* **EXERCISE INPUT**:
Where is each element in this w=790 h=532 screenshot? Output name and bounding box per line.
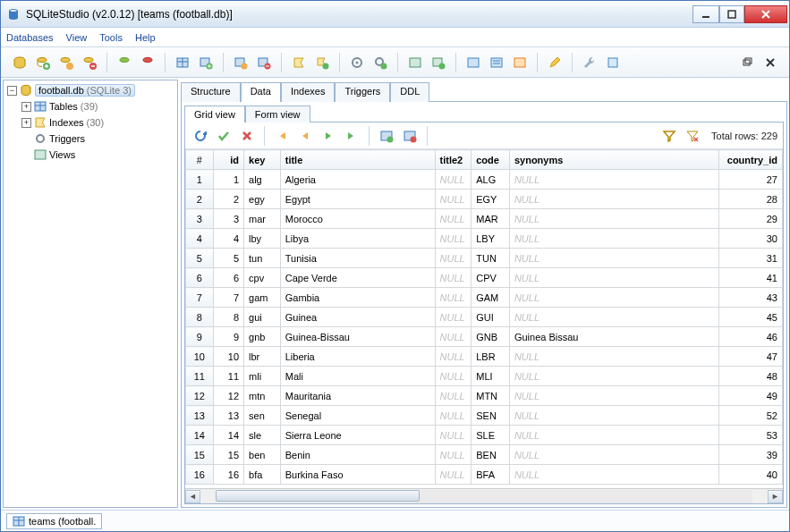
view-add-icon[interactable] — [429, 53, 448, 72]
triggers-node[interactable]: Triggers — [49, 133, 85, 144]
commit-icon[interactable] — [214, 126, 234, 146]
cell[interactable]: lby — [244, 229, 281, 249]
table-row[interactable]: 1313senSenegalNULLSENNULL52 — [186, 406, 783, 426]
cell[interactable]: mar — [244, 209, 281, 229]
cell[interactable]: 46 — [718, 327, 782, 347]
cell[interactable]: Burkina Faso — [280, 465, 435, 485]
cell[interactable]: 49 — [718, 386, 782, 406]
row-header[interactable]: 5 — [186, 249, 214, 268]
first-page-icon[interactable] — [272, 126, 292, 146]
cell[interactable]: NULL — [509, 209, 718, 229]
cell[interactable]: 41 — [718, 268, 782, 288]
cell[interactable]: ALG — [471, 170, 510, 190]
cell[interactable]: lbr — [244, 347, 281, 367]
cell[interactable]: sle — [244, 426, 281, 445]
cell[interactable]: TUN — [471, 249, 510, 268]
scroll-right-icon[interactable]: ► — [768, 490, 783, 503]
restore-window-icon[interactable] — [737, 53, 757, 72]
cell[interactable]: 29 — [718, 209, 782, 229]
cell[interactable]: 9 — [213, 327, 244, 347]
cell[interactable]: NULL — [509, 386, 718, 406]
cell[interactable]: NULL — [509, 347, 718, 367]
db-connect-icon[interactable] — [10, 53, 30, 72]
cell[interactable]: 5 — [213, 249, 244, 268]
cell[interactable]: Morocco — [280, 209, 435, 229]
row-header[interactable]: 10 — [186, 347, 214, 367]
index-icon[interactable] — [289, 53, 309, 72]
col-code[interactable]: code — [471, 150, 510, 170]
tab-data[interactable]: Data — [241, 82, 281, 102]
title-bar[interactable]: SQLiteStudio (v2.0.12) [teams (football.… — [1, 1, 789, 28]
cell[interactable]: NULL — [435, 209, 471, 229]
cell[interactable]: GNB — [471, 327, 510, 347]
cell[interactable]: NULL — [435, 445, 471, 465]
sql-history-icon[interactable] — [487, 53, 506, 72]
cell[interactable]: LBY — [471, 229, 510, 249]
cell[interactable]: 47 — [718, 347, 782, 367]
cell[interactable]: Sierra Leone — [280, 426, 435, 445]
cell[interactable]: 53 — [718, 426, 782, 445]
table-row[interactable]: 11algAlgeriaNULLALGNULL27 — [186, 170, 783, 190]
table-row[interactable]: 22egyEgyptNULLEGYNULL28 — [186, 190, 783, 209]
prev-page-icon[interactable] — [295, 126, 315, 146]
cell[interactable]: 8 — [213, 308, 244, 327]
table-row[interactable]: 55tunTunisiaNULLTUNNULL31 — [186, 249, 783, 268]
database-tree[interactable]: − football.db (SQLite 3) + Tables (39) +… — [3, 80, 178, 508]
cell[interactable]: NULL — [435, 190, 471, 209]
cell[interactable]: 1 — [213, 170, 244, 190]
cell[interactable]: NULL — [435, 347, 471, 367]
cell[interactable]: 16 — [213, 465, 244, 485]
tab-structure[interactable]: Structure — [181, 82, 241, 102]
cell[interactable]: Gambia — [280, 288, 435, 308]
cell[interactable]: NULL — [509, 288, 718, 308]
row-header[interactable]: 15 — [186, 445, 214, 465]
cell[interactable]: EGY — [471, 190, 510, 209]
row-header[interactable]: 2 — [186, 190, 214, 209]
cell[interactable]: Guinea — [280, 308, 435, 327]
db-export-icon[interactable] — [115, 53, 134, 72]
cell[interactable]: Egypt — [280, 190, 435, 209]
cell[interactable]: NULL — [509, 406, 718, 426]
close-tab-icon[interactable] — [760, 53, 780, 72]
db-node[interactable]: football.db (SQLite 3) — [35, 84, 135, 97]
cell[interactable]: NULL — [509, 229, 718, 249]
data-grid[interactable]: # id key title title2 code synonyms coun… — [185, 149, 783, 488]
settings-icon[interactable] — [603, 53, 623, 72]
cell[interactable]: 43 — [718, 288, 782, 308]
cell[interactable]: NULL — [509, 170, 718, 190]
index-add-icon[interactable] — [312, 53, 332, 72]
cell[interactable]: NULL — [435, 288, 471, 308]
cell[interactable]: gnb — [244, 327, 281, 347]
trigger-add-icon[interactable] — [370, 53, 390, 72]
cell[interactable]: mli — [244, 367, 281, 386]
status-item[interactable]: teams (football. — [6, 513, 102, 529]
col-title[interactable]: title — [280, 150, 435, 170]
cell[interactable]: MAR — [471, 209, 510, 229]
db-add-icon[interactable] — [33, 53, 53, 72]
cell[interactable]: NULL — [435, 308, 471, 327]
cell[interactable]: NULL — [509, 249, 718, 268]
cell[interactable]: 14 — [213, 426, 244, 445]
cell[interactable]: 4 — [213, 229, 244, 249]
cell[interactable]: NULL — [509, 308, 718, 327]
filter-clear-icon[interactable] — [683, 126, 702, 146]
cell[interactable]: SLE — [471, 426, 510, 445]
row-header[interactable]: 14 — [186, 426, 214, 445]
cell[interactable]: NULL — [435, 170, 471, 190]
delete-row-icon[interactable] — [400, 126, 420, 146]
cell[interactable]: NULL — [509, 445, 718, 465]
cell[interactable]: 3 — [213, 209, 244, 229]
col-country-id[interactable]: country_id — [718, 150, 782, 170]
wrench-icon[interactable] — [580, 53, 599, 72]
indexes-node[interactable]: Indexes (30) — [49, 117, 104, 128]
cell[interactable]: 31 — [718, 249, 782, 268]
cell[interactable]: NULL — [435, 249, 471, 268]
cell[interactable]: 6 — [213, 268, 244, 288]
db-convert-icon[interactable] — [138, 53, 157, 72]
cell[interactable]: bfa — [244, 465, 281, 485]
last-page-icon[interactable] — [342, 126, 361, 146]
cell[interactable]: 15 — [213, 445, 244, 465]
edit-icon[interactable] — [545, 53, 565, 72]
cell[interactable]: MTN — [471, 386, 510, 406]
table-row[interactable]: 1212mtnMauritaniaNULLMTNNULL49 — [186, 386, 783, 406]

* **WORK INSTRUCTION**: Report how many lines above hold "title", number only.

* **SOLVED EXERCISE**: 3